In May, the FBR collected Rs994 billion. This brought the total for the first 11 months of the fiscal year to Rs11.257 trillion, even with issues caused by the Iran conflict. However, customs duty collection fell short of the goal by Rs116 billion, reaching only Rs1.18 trillion—a small 2% increase.

Sales tax reached Rs3.78 trillion, missing its target by Rs457 billion, though it grew by 7.8% compared to last year. Currently, formal businesses pay most of the taxes, while many unregistered businesses avoid paying.

Outside problems and inside trouble

World politics are making local problems worse. Since February 2026, conflicts in the Middle East have raised oil prices by over 40% and gas prices by 54%. Because this country relies on imports, this causes high inflation (nearly 12%), higher costs for goods, and budget problems.

We can already see this through lower tax collections. Additionally, money sent home by workers abroad is at risk, especially from the UAE, because regional instability may threaten jobs for Pakistani workers.

On May 22, Pakistan’s foreign reserves were only $17.147 billion. Because the country relies heavily on imported energy, it is struggling with both debt and budget issues.

To reduce imports, the State Bank prefers raising interest rates rather than letting the currency value drop. After the last decision, the interest rate rose to 11.5%, making loans cost more than 12.5%. Markets expect another increase soon. While this helps control inflation, it may stop businesses from investing and slow down the economy, creating a difficult situation where growth is sacrificed to lower prices.

Basic weaknesses

Pakistan’s financial problems are built into its basic economic system:

1-Small number of taxpayers: Only 5.2 million people pay taxes in a country of 250 million. Last year, nearly 39% of those who filed reported zero income.

2-Large unofficial economy: Many businesses in retail, real estate, farming, and services do not pay taxes.

3-Poor enforcement and theft: Corruption and changing rules make it hard to collect money.

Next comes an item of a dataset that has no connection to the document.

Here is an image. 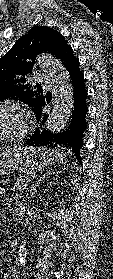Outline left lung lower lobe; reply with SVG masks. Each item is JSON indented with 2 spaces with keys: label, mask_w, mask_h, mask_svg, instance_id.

4-Too much reliance on indirect taxes: This puts an unfair cost on low- and middle-income families.

At the same time, fixed costs like paying off debt, subsidies, and non-essential spending prevent new investments and economic growth.

Why growing isn’t enough to save it

Thinking that economic growth alone can fix budget problems is wrong. In Pakistan, more growth often leads to more imports, which increases debt and causes new financial crises. High energy prices and high interest rates are also making it harder for factories to compete.

As exports fall and local businesses struggle, the country will likely need another IMF loan once the current $7 billion program ends.

Moving from temporary fixes to real solutions:

To avoid a major financial crisis, we must make permanent changes.

1-Lower taxes but collect them from more people using digital tools and better enforcement.

2-Cut unnecessary spending and move money to education, exports, and vital services.

3-Fix the energy sector by renegotiating contracts, using less imported fuel, and switching to renewable energy.

4-Improve tax collection by using automation and rewarding good performance.

5-Make sure government spending and money policies work together to help exports and investment.

6-Move away from cash by encouraging digital payments to track the economy better.

The government should also encourage Pakistanis returning from the Middle East to invest by offering them specific business opportunities.

A time to face the truth

If no action is taken, the country’s finances will get much worse. Low tax income and high debt costs will force Pakistan to borrow more, creating a dangerous cycle. This will lead to a weaker currency, higher prices, and less trust from investors.

Pakistan is at a critical turning point. The Rs684 billion gap in tax collection is a serious warning. Small changes are not enough. The country needs strong leadership, major structural changes, and consistent policies. The choice is simple: fix the system now or face a total financial disaster.